Prompt — Repeat the line that contains "Configuració" exactly, along with each following line up to and including the last line of the entries.

Start of Records to process

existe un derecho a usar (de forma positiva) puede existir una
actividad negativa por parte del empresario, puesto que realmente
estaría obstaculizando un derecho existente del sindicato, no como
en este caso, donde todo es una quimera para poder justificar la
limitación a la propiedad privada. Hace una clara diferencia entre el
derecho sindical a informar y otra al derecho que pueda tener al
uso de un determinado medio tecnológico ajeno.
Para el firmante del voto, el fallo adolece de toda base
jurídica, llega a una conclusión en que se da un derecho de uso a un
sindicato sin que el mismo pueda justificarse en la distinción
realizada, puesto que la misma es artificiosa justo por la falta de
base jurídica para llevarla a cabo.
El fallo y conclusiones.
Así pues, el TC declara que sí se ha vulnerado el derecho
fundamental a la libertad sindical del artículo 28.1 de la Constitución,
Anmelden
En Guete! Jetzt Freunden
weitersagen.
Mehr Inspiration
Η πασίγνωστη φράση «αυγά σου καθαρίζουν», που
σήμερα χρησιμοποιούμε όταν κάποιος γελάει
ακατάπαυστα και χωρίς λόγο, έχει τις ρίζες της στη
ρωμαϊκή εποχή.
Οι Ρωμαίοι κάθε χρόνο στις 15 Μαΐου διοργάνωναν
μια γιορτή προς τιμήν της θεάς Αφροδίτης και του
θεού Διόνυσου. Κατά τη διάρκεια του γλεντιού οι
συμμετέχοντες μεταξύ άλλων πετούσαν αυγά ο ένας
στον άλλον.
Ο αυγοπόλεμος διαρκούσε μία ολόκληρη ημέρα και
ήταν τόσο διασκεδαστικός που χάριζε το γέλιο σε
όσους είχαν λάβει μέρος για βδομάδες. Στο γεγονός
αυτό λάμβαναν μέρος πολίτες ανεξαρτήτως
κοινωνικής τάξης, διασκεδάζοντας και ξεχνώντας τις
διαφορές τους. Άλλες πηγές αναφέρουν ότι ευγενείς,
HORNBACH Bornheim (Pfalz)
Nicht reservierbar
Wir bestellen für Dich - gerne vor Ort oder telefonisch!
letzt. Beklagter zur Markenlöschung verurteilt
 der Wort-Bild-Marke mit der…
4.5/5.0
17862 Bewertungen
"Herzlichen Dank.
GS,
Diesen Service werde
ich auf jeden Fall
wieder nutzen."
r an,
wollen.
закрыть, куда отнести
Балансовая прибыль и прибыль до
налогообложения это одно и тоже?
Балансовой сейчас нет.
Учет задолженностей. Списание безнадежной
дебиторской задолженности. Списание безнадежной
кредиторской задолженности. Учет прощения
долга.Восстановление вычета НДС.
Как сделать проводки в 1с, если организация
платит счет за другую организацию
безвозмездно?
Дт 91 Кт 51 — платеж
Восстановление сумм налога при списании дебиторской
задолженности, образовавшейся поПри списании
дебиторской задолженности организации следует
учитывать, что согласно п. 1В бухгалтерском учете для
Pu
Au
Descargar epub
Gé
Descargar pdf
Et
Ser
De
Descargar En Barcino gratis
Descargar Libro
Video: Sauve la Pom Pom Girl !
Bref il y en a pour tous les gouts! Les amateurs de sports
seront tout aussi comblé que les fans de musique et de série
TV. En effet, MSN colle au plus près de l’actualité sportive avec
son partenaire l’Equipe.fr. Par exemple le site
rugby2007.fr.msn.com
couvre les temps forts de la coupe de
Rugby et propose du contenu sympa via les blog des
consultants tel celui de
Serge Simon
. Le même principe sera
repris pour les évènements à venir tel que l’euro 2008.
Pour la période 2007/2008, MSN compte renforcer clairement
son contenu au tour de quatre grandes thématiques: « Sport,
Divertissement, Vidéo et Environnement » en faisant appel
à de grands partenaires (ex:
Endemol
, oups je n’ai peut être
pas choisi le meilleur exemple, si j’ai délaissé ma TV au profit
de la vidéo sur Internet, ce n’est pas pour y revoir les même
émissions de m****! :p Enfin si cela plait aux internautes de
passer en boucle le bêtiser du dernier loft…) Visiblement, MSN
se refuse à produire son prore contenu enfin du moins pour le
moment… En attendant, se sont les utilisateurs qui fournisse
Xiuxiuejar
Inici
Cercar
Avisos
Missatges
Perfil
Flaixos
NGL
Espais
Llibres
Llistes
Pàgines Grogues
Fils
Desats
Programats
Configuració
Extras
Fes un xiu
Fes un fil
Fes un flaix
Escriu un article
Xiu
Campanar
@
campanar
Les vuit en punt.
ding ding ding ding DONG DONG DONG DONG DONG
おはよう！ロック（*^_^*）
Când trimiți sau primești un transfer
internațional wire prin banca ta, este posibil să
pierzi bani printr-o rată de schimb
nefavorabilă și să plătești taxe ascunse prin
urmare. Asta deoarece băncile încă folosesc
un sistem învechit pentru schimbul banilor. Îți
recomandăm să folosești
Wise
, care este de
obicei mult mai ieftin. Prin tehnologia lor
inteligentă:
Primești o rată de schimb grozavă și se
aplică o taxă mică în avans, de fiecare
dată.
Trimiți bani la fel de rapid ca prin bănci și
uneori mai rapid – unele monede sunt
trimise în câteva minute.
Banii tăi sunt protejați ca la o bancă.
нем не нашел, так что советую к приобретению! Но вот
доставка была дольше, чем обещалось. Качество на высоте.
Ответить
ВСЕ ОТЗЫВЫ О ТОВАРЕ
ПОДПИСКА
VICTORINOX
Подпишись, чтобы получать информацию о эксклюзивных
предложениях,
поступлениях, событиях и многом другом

End of Records to process

Task response —
Configuració
Extras
Fes un xiu
Fes un fil
Fes un flaix
Escriu un article
Xiu
Campanar
@
campanar
Les vuit en punt.
ding ding ding ding DONG DONG DONG DONG DONG
おはよう！ロック（*^_^*）
Când trimiți sau primești un transfer
internațional wire prin banca ta, este posibil să
pierzi bani printr-o rată de schimb
nefavorabilă și să plătești taxe ascunse prin
urmare. Asta deoarece băncile încă folosesc
un sistem învechit pentru schimbul banilor. Îți
recomandăm să folosești
Wise
, care este de
obicei mult mai ieftin. Prin tehnologia lor
inteligentă:
Primești o rată de schimb grozavă și se
aplică o taxă mică în avans, de fiecare
dată.
Trimiți bani la fel de rapid ca prin bănci și
uneori mai rapid – unele monede sunt
trimise în câteva minute.
Banii tăi sunt protejați ca la o bancă.
нем не нашел, так что советую к приобретению! Но вот
доставка была дольше, чем обещалось. Качество на высоте.
Ответить
ВСЕ ОТЗЫВЫ О ТОВАРЕ
ПОДПИСКА
VICTORINOX
Подпишись, чтобы получать информацию о эксклюзивных
предложениях,
поступлениях, событиях и многом другом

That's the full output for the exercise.